‘At the end of the day’ is a commonly used saying preceding what we believe to be the most important fact of a situation. But what are the facts? And our beliefs? Where do we store them? For what purpose? What happens to the self over time, then at the end of the day – of light, or life? What do we do with the precious, the iconic, the collected? Cecilia White’s unique performance and installation explore these physical, spiritual and psychological depths.
The Summer solstice in Australia is often a celebration of light and air, Summer, the festive Christian season. There is also a sense of end/beginning in a country renowned for its cultural influences: the paradox of fragmentation and alignment. Famously, the Mayans, use the solstice to predict cataclysm, major change, ends, while alignment is predicted in yogic traditions. Perhaps the end and the beginning create unity, just as the eighth note creates consonance in music. The solstice embodies experience, belief and nature. Are we a day captured as an image in air and light? How do we see and show ourselves? What happens if we change during the day, with the light, with the air? Like the body remembering to breathe, what is remembered, released, revealed?

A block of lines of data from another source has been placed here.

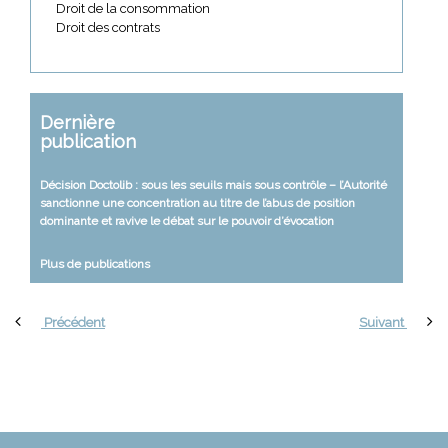
Droit de la consommation
Droit des contrats
Dernière
publication
Décision Doctolib : sous les seuils mais sous contrôle – l’Autorité
sanctionne une concentration au titre de l’abus de position
dominante et ravive le débat sur le pouvoir d’évocation
Plus de publications
Précédent
Suivant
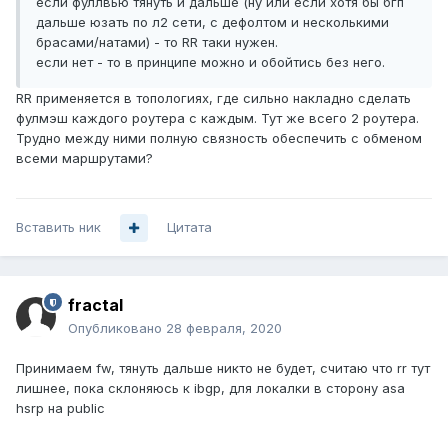
если фуллвью тянуть и дальше (ну или если хотя бы бгп
дальше юзать по л2 сети, с дефолтом и несколькими
брасами/натами) - то RR таки нужен.
если нет - то в принципе можно и обойтись без него.
RR применяется в топологиях, где сильно накладно сделать
фулмэш каждого роутера с каждым. Тут же всего 2 роутера.
Трудно между ними полную связность обеспечить с обменом
всеми маршрутами?
Вставить ник
Цитата
fractal
Опубликовано
28 февраля, 2020
Принимаем fw, тянуть дальше никто не будет, считаю что rr тут
лишнее, пока склоняюсь к ibgp, для локалки в сторону asa
hsrp на public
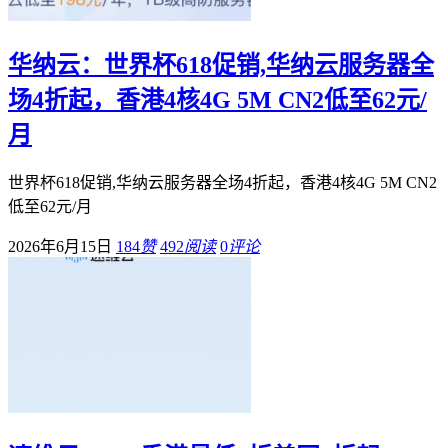
华纳云：世界杯618促销,华纳云服务器全
场4折起，香港4核4G 5M CN2低至62元/
月
世界杯618促销,华纳云服务器全场4折起，香港4核4G 5M CN2
低至62元/月
2026年6月15日
184
赞
492
阅读
0
评论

Inspired by the sun, this performance enters the long day’s (dis)locations of mind and matter. It holds a mirror to our negotiation of existence and (re)actions in landscapes of ephemeral paradox, social mores and control. Like the breath, light is never the same, yet somehow it remains deeply familiar, like an old image in a frame, a cup on a shelf. It is that sense of shift, alteration, temperature, (dis)repair, cataclysm, reverie. In each moment, what self we may be, we may not be again. And if we are overexposed by our lives, what can be released to achieve ‘breathing space’? In release, what is revealed? This performance challenges how we see/reveal ourselves, at the end(beginning) of the day within the body of the Newcastle Art Gallery.
Commencing at dawn, the performance begins on a triangular plinth at the Gallery’s entrance, moving several hours later into the Gallery’s interior. Staged within the Art & Australia 2003 – 2013 exhibition, White’s performance sits amongst the works of contemporary artists such as Jonathon Jones and Peter Madden. This project engages the artist’s decision to irrevocably alter personal items often cited as the objects we wish to rescue in a natural disaster, seven family photo albums. She arranges the newly (un)formed images of self, family and personal history in the blue display cabinet of her grandmother for all to (un)see, to breathe (un)space in self and social convention.
Remnants may be caught by the blue parachute silk of a rug made by her father in New Guinea. White pauses to mark the altering day in cultural song noted by the Town Hall clock, until seven hours later she returns outdoors until sunset. In altering breath, the artist creates space for contemplation – the ‘breathing space’.